◆ EXERCISE INSTRUCTIONS: In the listing below, find the line with "un patrimonio vinicolo" and the line with "secoli di tradizione". Repeat those two lines and all lines between them exactly.
§ §
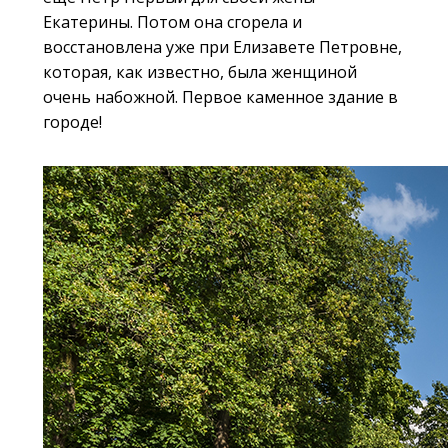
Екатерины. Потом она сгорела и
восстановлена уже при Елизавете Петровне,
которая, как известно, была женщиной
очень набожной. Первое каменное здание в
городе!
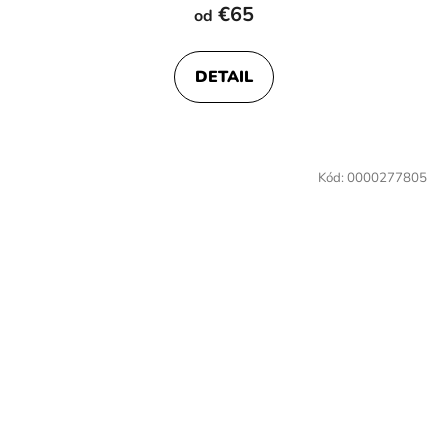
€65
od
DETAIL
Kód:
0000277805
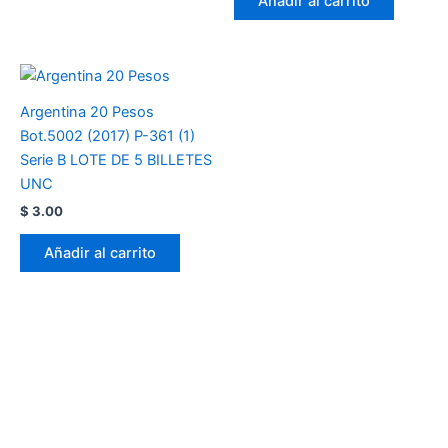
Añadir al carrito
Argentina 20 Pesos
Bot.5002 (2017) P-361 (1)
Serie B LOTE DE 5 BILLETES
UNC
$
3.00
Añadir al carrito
§ §
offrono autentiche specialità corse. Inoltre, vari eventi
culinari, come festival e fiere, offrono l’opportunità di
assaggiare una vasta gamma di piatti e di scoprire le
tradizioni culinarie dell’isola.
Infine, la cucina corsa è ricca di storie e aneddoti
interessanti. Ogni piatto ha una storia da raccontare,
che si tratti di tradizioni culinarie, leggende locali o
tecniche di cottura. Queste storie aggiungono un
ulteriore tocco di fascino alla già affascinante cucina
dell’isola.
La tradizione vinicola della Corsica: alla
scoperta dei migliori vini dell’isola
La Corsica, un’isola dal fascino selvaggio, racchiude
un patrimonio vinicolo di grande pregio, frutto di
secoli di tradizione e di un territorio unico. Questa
§ §
◆ REPLY:
un patrimonio vinicolo di grande pregio, frutto di
secoli di tradizione e di un territorio unico. Questa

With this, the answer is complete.